A Python library and CLI tool that converts HTML into clean, readable Markdown-formatted plain text.
html2text is a Python library and command-line utility that converts HTML into clean, readable plain text formatted as Markdown. It solves the problem of extracting meaningful text from web pages or HTML snippets while preserving formatting like bold, italics, and links in a Markdown-compatible way.
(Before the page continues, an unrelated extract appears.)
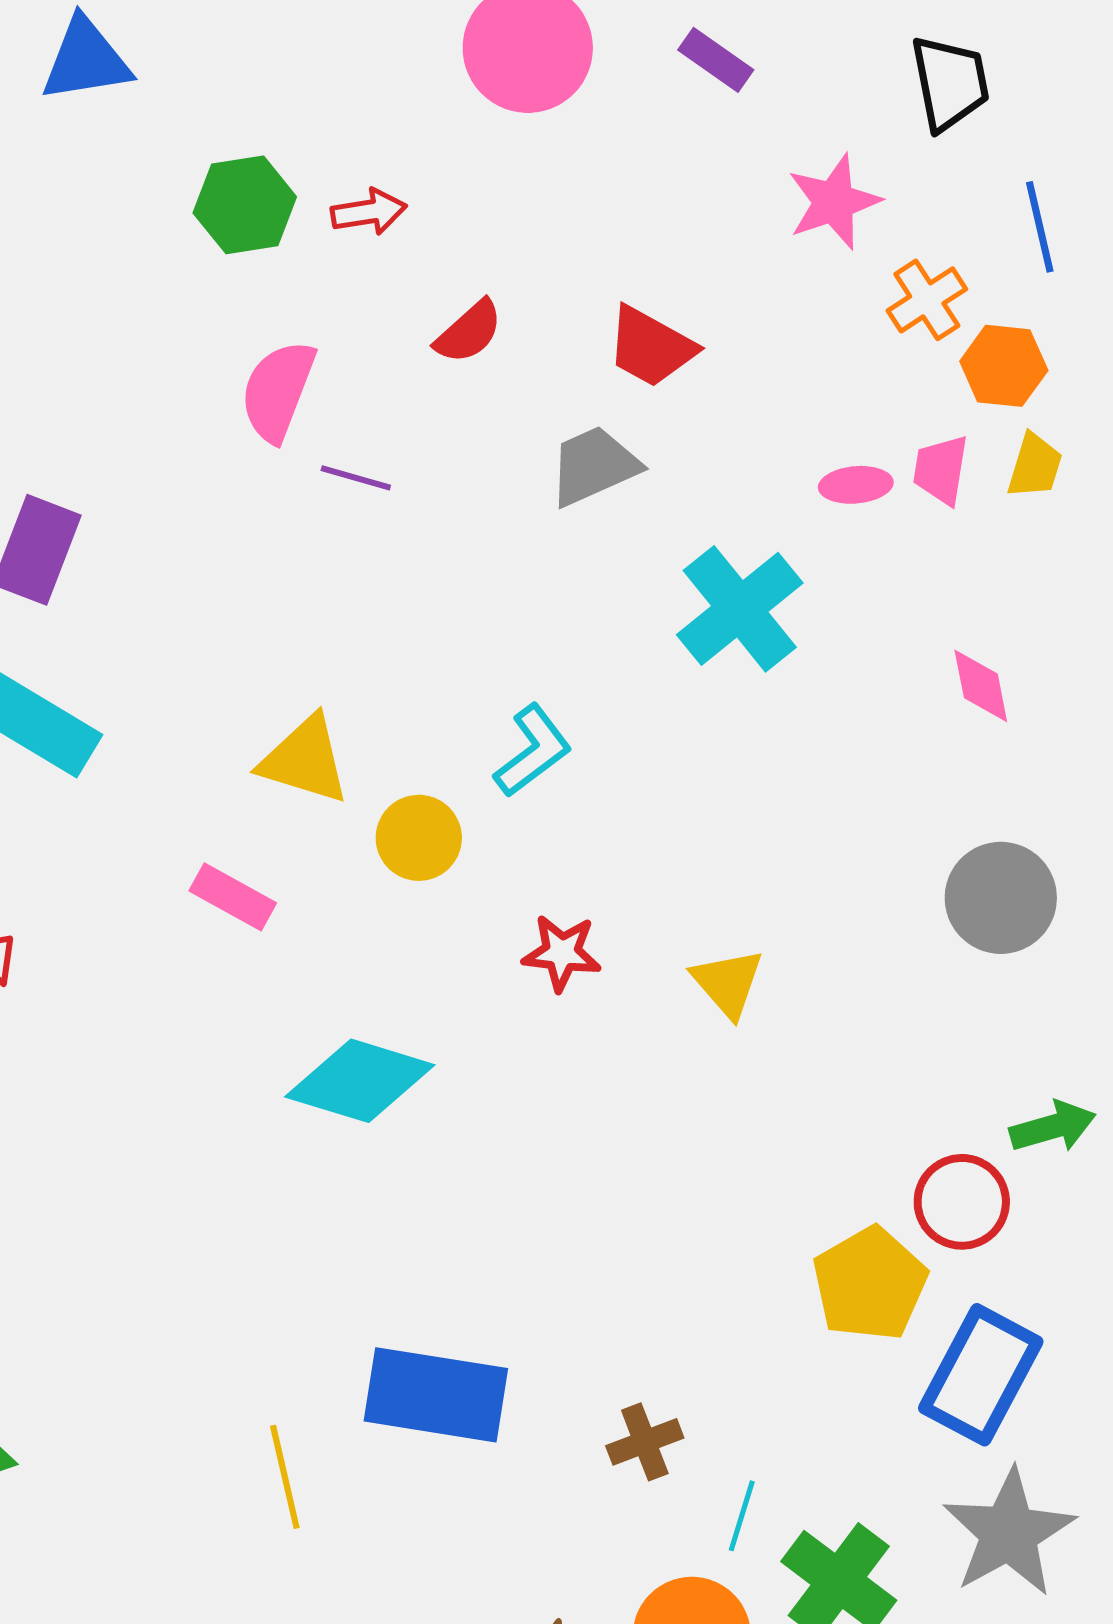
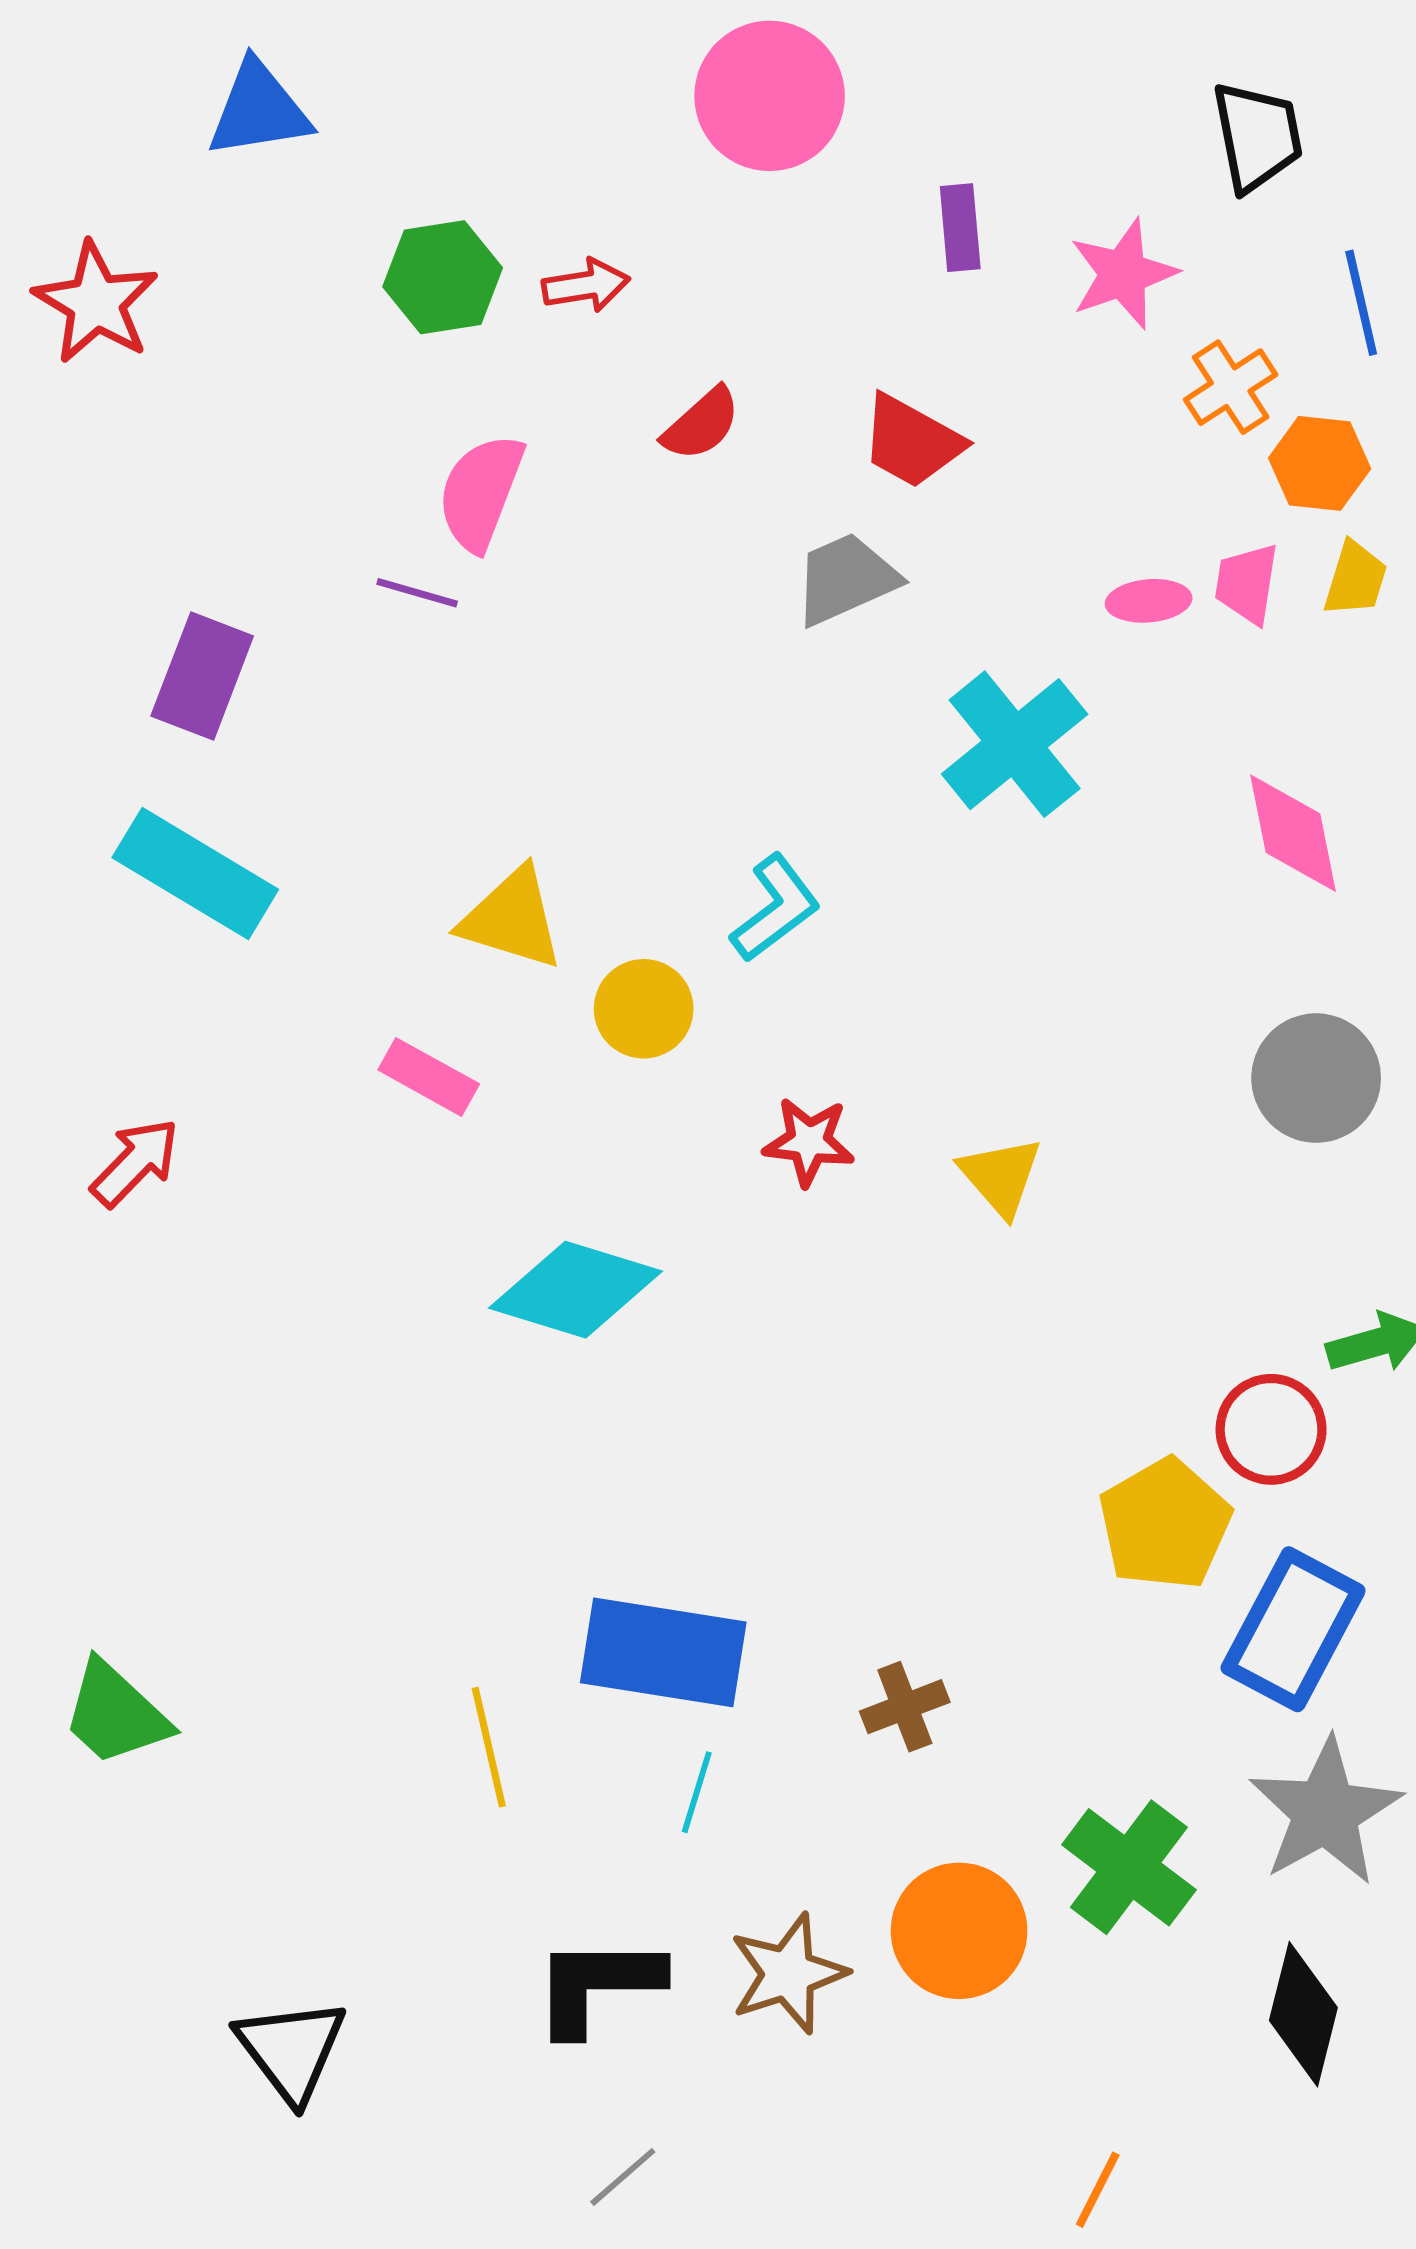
purple rectangle: (716, 60) -> (960, 228), moved, turned 50
purple line: (356, 478) -> (417, 593), moved
pink diamond: (981, 686) -> (1293, 833), size x1.4
cyan line: (742, 1516) -> (697, 1792), moved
This makes it useful for developers, writers, and anyone needing to transform HTML content into a more portable text format.
Python developers, technical writers, and content creators who need to programmatically convert HTML to Markdown for documentation, data processing, or content migration tasks.
Developers choose html2text for its simplicity, configurability, and dual CLI/library interface, offering a straightforward, dependency-light alternative to more complex HTML parsing tools.
Convert HTML to Markdown-formatted text.
Open-Awesome is built by the community, for the community. Submit a project, suggest an awesome list, or help improve the catalog on GitHub.
Directly converts HTML tags like <strong> to **bold** and <a> to [link](url), as shown in the Python example with Zed's dead baby output.
Offers command-line flags such as --ignore-links and --escape-all, and Python settings like ignore_links for customizable formatting, detailed in the usage section.
Can be used as a CLI tool for quick conversions or imported as a Python library for programmatic integration, demonstrated in the README with both modes.
Available on PyPI with a simple pip install, has minimal dependencies, and focuses on simplicity without heavy external libraries.
The --escape-all option admits corner case issues, indicating it can struggle with complex or malformed HTML, requiring trade-offs in output readability.
Focuses on core Markdown elements; lacks support for advanced features like tables, nested lists, or modern Markdown extensions, which may limit comprehensive conversions.
Documentation is linked externally and might be incomplete, as the README only provides basic examples, leaving users to explore usage details on their own.